Sometimes the most compassionate, effective care is to simplify: fewer medications, fewer procedures, more focus on comfort, mobility, social connection, and emotional well-being.
3. Ensure Care Coordination & Continuity
Older adults with MCC need:
- A clearly identified primary care provider or lead clinician
- One or more team members responsible for care coordination
- Clear communication across specialists, hospitals, rehab, home care, and family
- Planned follow-up and instructions on how to access care during changes or crises
Innovative care models like PACE, GRACE, Guided Care, and Patient-Centered Medical Homes are examples of systems designed to support exactly this kind of coordinated MCC care.
How Families, Caregivers & Clinicians Can Use This Information
When you’re facing a situation like Mrs. Roberts—an older adult with multiple conditions, many prescriptions, and frequent appointments—this framework can help you regain a sense of control.

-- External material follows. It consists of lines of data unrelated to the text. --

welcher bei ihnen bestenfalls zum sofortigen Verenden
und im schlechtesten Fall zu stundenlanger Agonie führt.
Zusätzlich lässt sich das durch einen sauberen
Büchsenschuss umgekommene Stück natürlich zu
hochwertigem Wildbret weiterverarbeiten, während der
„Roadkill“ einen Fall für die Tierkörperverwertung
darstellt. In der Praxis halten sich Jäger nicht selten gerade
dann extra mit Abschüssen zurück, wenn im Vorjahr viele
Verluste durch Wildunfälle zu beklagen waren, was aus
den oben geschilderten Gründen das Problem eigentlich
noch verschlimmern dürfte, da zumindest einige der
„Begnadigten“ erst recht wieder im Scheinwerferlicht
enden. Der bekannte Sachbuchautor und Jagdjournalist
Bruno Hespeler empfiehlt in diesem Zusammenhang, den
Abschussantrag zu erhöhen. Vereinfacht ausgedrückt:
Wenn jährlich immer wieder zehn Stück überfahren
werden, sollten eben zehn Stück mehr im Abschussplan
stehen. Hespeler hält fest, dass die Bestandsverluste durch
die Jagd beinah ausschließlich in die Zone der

Here’s how to use it in real life:
For Families & Caregivers
- Bring a complete medication list (including OTC and supplements) to every appointment and ask:
“Which of these still helps? Which could we lower or stop?” - Ask the clinician:
- “What are the top 2–3 priorities for Mom’s health right now?”
- “Are there safer, simpler ways to treat this?”

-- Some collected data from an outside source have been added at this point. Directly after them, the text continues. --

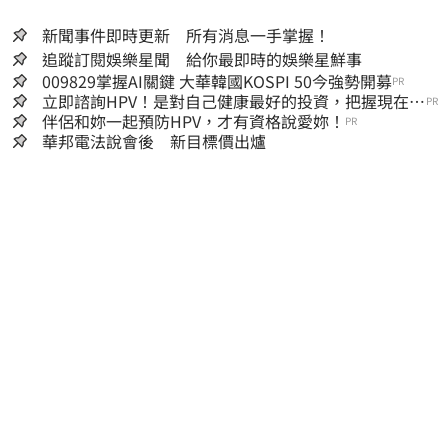
新聞事件即時更新 所有消息一手掌握！
追蹤訂閱娛樂星聞 給你最即時的娛樂星鮮事
009829掌握AI關鍵 大華韓國KOSPI 50今強勢開募
PR
立即諮詢HPV！是對自己健康最好的投資，把握現在不
PR
嫌晚！
伴侶和妳一起預防HPV，才有資格說愛妳！
PR
華邦電法說會後 新目標價出爐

- “What would happen if we focused more on comfort and function than perfect lab numbers?”
- Share the older adult’s own goals:
- “She mainly wants to avoid the hospital.”
- “He wants enough energy to attend church or see his grandchildren.”
For Older Adults
- Don’t be afraid to say:
- “This is too much for me to manage.”
- “I’m more worried about my balance and falls than my cholesterol.”
- Ask your provider to explain benefits vs. risks for each major treatment.
- Ask if there is a way to simplify your regimen:
- Fewer medication times per day
- Combination pills (if appropriate)
- Fewer monitoring visits or tests
For Health-Care Providers
- Use the five guiding principles as a mental checklist during visits.
- Make time—even just a few minutes—to ask:
- “What is your biggest concern today?”
- “What matters most to you in the coming months?”
- Prioritize medication review at regular intervals for patients with MCC.
- Involve the interprofessional team:
- Pharmacists for deprescribing and medication reconciliation
- Social workers/case managers for support and navigation
- Physical/occupational therapists for function and fall prevention
- Mental health professionals for depression, anxiety, and caregiver stress
When to Revisit This Guide
You can return to this framework whenever:
- A new condition is diagnosed
- There’s a major change in function (e.g., new falls, confusion, weight loss)
- You notice medication overload or side effects
- There are repeated hospitalizations or ER visits
- The older adult or family expresses: “This is just too much.”
At those moments, it’s a good time to pause, step back, and ask:
“Are we treating the person, or just treating the diseases?”
Using a structured, patient-centered approach to MCC can help real people like Mrs. Roberts feel safer, more supported, and more in control—as they navigate the very real challenges of aging with multiple chronic conditions.
Source
Based on the educational slide set “Managing Multiple Chronic Conditions in Older Adults – Phase 3 (One Slide Per Page)” (interprofessional geriatric training module).
Disclaimer
This blog post is for general information and education only. It does not provide medical advice, diagnosis, or treatment and should not replace consultation with a licensed physician or qualified health professional. Always talk with your health-care provider about your specific medical conditions, treatment options, and any changes to your medications or care plan. If you are experiencing a medical emergency, call 911 or your local emergency number immediately.